Senate Minority Leader Mitch McConnell yesterday, on the possibility (brought up by House Minority Leader John Boehner on Sunday) of giving up on extending the Bush tax cuts for the wealthiest Americans:
We can’t let the people who’ve been hit hardest by this recession and who we need to create the jobs that will get us out of it foot the bill for the Democrats’ two-year adventure in expanded government.
So deep in his heart, McConnell knows that those who have been hit hardest by the recession are not the ones who lost their homes, not the ones who lost their jobs and can’t get new ones, not the ones who can’t feed their families, but the wealthiest among us?
Presumably, then, the hardest hit of the hardest hit would have to be the “the richest 120,000 people in the country.” These are the richest 0.1% of Americans. The poorest members of this group “have annual incomes of more than $2 million, and the average member makes more than $7 million a year”.

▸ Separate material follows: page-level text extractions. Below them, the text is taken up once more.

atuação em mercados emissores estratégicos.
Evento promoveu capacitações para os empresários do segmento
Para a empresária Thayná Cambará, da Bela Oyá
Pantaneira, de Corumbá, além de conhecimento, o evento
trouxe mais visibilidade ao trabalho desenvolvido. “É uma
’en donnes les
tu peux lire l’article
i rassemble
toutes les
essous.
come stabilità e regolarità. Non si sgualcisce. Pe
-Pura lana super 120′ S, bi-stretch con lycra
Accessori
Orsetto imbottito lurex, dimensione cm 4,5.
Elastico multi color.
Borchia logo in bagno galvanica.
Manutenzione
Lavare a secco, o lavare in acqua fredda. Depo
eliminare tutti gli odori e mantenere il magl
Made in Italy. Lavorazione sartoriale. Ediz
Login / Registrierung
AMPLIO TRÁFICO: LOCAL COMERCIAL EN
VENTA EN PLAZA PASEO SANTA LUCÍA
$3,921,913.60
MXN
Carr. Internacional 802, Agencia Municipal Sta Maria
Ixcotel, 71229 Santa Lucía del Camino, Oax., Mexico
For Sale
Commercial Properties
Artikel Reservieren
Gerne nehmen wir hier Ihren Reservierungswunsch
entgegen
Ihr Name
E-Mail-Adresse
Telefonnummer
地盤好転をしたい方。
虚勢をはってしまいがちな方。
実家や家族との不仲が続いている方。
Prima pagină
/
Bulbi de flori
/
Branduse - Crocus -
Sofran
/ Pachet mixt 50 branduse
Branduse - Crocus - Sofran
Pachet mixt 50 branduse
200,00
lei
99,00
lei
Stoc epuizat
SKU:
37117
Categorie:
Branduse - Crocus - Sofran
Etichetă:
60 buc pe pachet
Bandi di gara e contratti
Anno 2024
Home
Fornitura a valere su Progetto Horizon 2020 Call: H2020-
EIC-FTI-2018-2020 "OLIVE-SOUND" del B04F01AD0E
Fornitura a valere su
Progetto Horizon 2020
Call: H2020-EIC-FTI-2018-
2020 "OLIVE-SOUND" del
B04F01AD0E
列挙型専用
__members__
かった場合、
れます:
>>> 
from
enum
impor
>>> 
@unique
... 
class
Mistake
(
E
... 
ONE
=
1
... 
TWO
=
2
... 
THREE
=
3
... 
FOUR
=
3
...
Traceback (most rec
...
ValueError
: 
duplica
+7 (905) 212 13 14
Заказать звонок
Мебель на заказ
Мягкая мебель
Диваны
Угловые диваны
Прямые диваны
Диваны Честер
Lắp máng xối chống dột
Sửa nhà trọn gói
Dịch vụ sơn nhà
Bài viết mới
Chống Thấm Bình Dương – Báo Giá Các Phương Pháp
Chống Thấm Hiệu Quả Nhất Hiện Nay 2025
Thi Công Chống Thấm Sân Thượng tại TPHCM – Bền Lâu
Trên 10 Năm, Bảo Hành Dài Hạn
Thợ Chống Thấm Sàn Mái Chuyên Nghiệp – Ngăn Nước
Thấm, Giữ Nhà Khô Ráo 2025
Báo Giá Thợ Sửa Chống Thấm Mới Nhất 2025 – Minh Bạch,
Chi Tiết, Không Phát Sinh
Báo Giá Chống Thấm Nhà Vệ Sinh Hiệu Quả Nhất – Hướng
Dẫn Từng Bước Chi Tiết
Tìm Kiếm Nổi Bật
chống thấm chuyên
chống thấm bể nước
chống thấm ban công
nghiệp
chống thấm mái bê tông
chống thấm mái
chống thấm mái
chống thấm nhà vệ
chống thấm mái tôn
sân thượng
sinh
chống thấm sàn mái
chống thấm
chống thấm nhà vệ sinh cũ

These are the people to whom McConnell
wants to give wants us to give a cool $300,000 each year. Because of how much they are hurting right now. And how stoically they bear that hurt.
But at least the world is back to normal. That is to say, Republicans have en masse rejected Boehner’s temporary flash of sanity.
In fact, James Oliphant and Don Lee of The Chicago Tribune are even claiming that:
By the end of the day Monday, Boehner issued a statement dropping his earlier suggestion and saying he too would fight higher taxes affecting any bracket.
Don’t see that anywhere else, though. And Oliphant and Lee offer no quotes from this alleged statement or any other details.